问题
I'm a newbie to C++ and Rcpp. Suppose, I have a vector
t1<-c(1,2,NA,NA,3,4,1,NA,5)
and I want to get a index of elements of t1 that are NA
. I can write:
NumericVector retIdxNA(NumericVector x) {
// Step 1: get the positions of NA in the vector
LogicalVector y=is_na(x);
// Step 2: count the number of NA
int Cnt=0;
for (int i=0;i<x.size();i++) {
if (y[i]) {
Cnt++;
}
}
// Step 3: create an output matrix whose size is same as that of NA
// and return the answer
NumericVector retIdx(Cnt);
int Cnt1=0;
for (int i=0;i<x.size();i++) {
if (y[i]) {
retIdx[Cnt1]=i+1;
Cnt1++;
}
}
return retIdx;
}
then I get
retIdxNA(t1)
[1] 3 4 8
I was wondering:
(i) is there any equivalent of which
in Rcpp?
(ii) is there any way to make the above function shorter/crisper? In particular, is there any easy way to combine the Step 1, 2, 3 above?
回答1:
Recent version of RcppArmadillo have functions to identify the indices of finite and non-finite values.
So this code
#include <RcppArmadillo.h>
// [[Rcpp::depends(RcppArmadillo)]]
// [[Rcpp::export]]
arma::uvec whichNA(arma::vec x) {
return arma::find_nonfinite(x);
}
/*** R
t1 <- c(1,2,NA,NA,3,4,1,NA,5)
whichNA(t1)
*/
yields your desired answer (module the off-by-one in C/C++ as they are zero-based):
R> sourceCpp("/tmp/uday.cpp")
R> t1 <- c(1,2,NA,NA,3,4,1,NA,5)
R> whichNA(t1)
[,1]
[1,] 2
[2,] 3
[3,] 7
R>
Rcpp can do it too if you first create the sequence to subset into:
// [[Rcpp::export]]
Rcpp::IntegerVector which2(Rcpp::NumericVector x) {
Rcpp::IntegerVector v = Rcpp::seq(0, x.size()-1);
return v[Rcpp::is_na(x)];
}
Added to code above it yields:
R> which2(t1)
[1] 2 3 7
R>
The logical subsetting is also somewhat new in Rcpp.
回答2:
Try this:
#include <Rcpp.h>
using namespace Rcpp;
// [[Rcpp::export]]
IntegerVector which4( NumericVector x) {
int nx = x.size();
std::vector<int> y;
y.reserve(nx);
for(int i = 0; i < nx; i++) {
if (R_IsNA(x[i])) y.push_back(i+1);
}
return wrap(y);
}
which we can run like this in R:
> which4(t1)
[1] 3 4 8
Performance
Note that we have changed the above solution to reserve space for the output vector. This replaces which3
which is:
// [[Rcpp::export]]
IntegerVector which3( NumericVector x) {
int nx = x.size();
IntegerVector y;
for(int i = 0; i < nx; i++) {
// if (internal::Rcpp_IsNA(x[i])) y.push_back(i+1);
if (R_IsNA(x[i])) y.push_back(i+1);
}
return y;
}
Then the performance on a vector 9 elements long is the following with which4
the fastest:
> library(rbenchmark)
> benchmark(retIdxNA(t1), whichNA(t1), which2(t1), which3(t1), which4(t1),
+ replications = 10000, order = "relative")[1:4]
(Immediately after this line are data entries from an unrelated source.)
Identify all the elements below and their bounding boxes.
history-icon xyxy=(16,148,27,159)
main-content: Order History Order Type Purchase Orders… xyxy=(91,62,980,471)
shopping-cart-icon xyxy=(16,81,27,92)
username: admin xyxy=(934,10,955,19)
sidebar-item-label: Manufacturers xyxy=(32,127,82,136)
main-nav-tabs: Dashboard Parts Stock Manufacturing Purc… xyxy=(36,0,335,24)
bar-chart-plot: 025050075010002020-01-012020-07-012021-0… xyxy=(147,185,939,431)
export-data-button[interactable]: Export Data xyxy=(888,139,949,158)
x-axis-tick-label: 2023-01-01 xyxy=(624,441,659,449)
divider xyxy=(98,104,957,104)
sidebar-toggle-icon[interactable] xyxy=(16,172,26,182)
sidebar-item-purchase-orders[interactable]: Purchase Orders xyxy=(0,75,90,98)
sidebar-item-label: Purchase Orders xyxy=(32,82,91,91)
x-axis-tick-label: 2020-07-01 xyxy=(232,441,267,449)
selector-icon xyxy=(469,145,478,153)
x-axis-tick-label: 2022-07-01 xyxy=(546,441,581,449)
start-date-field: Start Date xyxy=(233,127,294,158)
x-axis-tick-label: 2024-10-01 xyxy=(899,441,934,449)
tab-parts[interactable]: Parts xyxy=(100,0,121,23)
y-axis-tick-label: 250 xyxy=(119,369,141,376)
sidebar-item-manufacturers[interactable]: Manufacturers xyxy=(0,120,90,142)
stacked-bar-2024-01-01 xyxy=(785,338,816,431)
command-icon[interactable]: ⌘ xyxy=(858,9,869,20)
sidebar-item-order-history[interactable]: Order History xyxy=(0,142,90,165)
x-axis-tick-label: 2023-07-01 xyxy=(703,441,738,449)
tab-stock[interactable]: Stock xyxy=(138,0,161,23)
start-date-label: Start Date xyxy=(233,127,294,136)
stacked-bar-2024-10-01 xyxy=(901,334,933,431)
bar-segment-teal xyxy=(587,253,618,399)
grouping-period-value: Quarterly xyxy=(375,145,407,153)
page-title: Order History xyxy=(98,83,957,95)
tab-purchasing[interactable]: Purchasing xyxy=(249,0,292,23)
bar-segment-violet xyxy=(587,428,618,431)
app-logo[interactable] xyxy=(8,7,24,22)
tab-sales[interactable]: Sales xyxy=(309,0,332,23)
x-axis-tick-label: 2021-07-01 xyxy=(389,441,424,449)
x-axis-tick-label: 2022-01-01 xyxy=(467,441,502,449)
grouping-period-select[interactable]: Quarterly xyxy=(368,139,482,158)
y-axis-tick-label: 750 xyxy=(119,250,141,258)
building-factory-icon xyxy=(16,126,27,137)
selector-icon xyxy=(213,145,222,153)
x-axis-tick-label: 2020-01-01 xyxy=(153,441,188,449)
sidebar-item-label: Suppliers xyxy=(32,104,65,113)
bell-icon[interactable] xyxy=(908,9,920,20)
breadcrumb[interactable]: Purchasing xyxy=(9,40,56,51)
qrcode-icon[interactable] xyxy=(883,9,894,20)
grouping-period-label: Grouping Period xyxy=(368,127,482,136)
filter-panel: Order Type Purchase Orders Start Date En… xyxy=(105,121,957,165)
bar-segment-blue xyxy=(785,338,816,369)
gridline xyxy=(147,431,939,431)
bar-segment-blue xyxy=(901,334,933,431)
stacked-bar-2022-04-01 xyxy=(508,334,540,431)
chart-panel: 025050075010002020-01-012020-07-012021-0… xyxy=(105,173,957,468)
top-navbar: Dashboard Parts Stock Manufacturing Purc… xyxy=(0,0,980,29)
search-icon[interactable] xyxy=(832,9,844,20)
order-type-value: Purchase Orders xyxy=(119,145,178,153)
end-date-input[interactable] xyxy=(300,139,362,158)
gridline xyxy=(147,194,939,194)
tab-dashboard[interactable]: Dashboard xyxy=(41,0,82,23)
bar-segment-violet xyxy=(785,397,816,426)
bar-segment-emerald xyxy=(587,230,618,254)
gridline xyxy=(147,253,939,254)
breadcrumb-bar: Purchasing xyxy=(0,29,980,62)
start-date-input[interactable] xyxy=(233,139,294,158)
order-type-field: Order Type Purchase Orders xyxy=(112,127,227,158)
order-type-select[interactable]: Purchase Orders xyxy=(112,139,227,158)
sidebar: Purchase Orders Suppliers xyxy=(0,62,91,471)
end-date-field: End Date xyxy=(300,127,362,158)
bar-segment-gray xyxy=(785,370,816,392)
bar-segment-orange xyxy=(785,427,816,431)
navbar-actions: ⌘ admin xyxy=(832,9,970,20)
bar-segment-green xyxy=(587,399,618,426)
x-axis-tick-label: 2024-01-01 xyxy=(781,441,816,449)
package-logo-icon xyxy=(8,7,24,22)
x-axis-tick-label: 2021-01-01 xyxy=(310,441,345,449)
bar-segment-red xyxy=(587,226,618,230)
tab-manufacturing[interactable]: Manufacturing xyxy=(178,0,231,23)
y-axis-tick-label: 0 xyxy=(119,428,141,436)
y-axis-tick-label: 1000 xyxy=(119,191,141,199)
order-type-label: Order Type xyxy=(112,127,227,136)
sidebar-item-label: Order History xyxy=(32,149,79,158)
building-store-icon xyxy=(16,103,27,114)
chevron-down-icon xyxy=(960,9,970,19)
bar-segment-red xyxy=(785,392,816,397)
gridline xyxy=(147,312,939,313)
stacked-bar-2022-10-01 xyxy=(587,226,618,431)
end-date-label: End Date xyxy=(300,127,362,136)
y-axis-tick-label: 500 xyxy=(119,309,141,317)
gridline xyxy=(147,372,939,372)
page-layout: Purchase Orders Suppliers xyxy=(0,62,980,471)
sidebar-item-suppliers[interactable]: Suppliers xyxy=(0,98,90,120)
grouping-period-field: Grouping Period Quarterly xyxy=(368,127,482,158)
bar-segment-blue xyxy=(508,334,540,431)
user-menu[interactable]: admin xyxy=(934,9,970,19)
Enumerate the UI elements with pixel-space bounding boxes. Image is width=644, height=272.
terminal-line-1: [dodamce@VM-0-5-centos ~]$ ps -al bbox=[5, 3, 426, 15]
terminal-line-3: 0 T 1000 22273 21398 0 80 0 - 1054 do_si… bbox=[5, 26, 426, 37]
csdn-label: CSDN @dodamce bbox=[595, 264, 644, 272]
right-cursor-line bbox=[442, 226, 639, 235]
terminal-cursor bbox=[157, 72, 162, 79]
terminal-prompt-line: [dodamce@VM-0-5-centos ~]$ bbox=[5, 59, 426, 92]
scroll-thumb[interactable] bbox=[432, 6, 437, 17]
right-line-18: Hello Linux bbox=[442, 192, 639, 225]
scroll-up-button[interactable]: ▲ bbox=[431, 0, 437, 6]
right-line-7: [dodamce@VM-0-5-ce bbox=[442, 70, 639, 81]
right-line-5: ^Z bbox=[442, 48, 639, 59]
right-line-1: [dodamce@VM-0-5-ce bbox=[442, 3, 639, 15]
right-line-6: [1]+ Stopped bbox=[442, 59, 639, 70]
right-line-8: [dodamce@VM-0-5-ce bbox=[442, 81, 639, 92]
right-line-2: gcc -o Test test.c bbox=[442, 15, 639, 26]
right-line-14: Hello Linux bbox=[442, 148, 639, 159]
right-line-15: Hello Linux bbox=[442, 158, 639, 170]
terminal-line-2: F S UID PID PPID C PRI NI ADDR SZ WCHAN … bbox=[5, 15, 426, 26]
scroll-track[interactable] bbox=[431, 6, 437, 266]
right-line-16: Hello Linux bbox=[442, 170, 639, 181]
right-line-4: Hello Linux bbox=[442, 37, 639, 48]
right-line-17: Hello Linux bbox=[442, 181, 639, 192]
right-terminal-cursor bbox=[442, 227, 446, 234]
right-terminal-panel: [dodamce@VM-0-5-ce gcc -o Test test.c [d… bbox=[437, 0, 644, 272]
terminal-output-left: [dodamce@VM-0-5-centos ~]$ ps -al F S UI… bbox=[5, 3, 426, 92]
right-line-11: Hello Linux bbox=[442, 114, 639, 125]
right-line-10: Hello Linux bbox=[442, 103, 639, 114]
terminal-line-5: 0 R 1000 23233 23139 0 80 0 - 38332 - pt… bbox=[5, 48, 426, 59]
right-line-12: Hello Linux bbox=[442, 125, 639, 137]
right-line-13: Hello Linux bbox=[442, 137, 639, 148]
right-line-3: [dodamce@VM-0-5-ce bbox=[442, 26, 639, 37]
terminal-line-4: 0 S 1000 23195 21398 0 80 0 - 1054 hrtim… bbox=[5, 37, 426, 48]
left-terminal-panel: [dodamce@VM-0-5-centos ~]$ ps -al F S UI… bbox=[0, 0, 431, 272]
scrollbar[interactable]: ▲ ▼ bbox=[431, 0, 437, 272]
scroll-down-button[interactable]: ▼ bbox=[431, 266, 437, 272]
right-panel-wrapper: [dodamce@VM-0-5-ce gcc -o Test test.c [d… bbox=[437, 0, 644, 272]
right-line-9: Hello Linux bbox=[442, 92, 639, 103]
test replications elapsed relative
5 which4(t1) 10000 0.14 1.000
4 which3(t1) 10000 0.16 1.143
1 retIdxNA(t1) 10000 0.17 1.214
2 whichNA(t1) 10000 0.17 1.214
3 which2(t1) 10000 0.25 1.786
Repeating this for a vector 9000 elements long the Armadillo solution comes in quite a bit faster than the others. Here which3
(which is the same as which4
except it does not reserve space for the output vector) comes in worst while which4
comes second.
> tt <- rep(t1, 1000)
> benchmark(retIdxNA(tt), whichNA(tt), which2(tt), which3(tt), which4(tt),
+ replications = 1000, order = "relative")[1:4]
test replications elapsed relative
2 whichNA(tt) 1000 0.09 1.000
5 which4(tt) 1000 0.79 8.778
3 which2(tt) 1000 1.03 11.444
1 retIdxNA(tt) 1000 1.19 13.222
4 which3(tt) 1000 23.58 262.000
回答3:
All of the solutions above are serial. Although not trivial, it is quite possible to take advantage of threading for implementing which
. See this write up for more details. Although for such small sizes, it would not more harm than good. Like taking a plane for a small distance, you lose too much time at airport security..
R implements which
by allocating memory for a logical vector as large as the input, does a single pass to store the indices in this memory, then copy it eventually into a proper logical vector.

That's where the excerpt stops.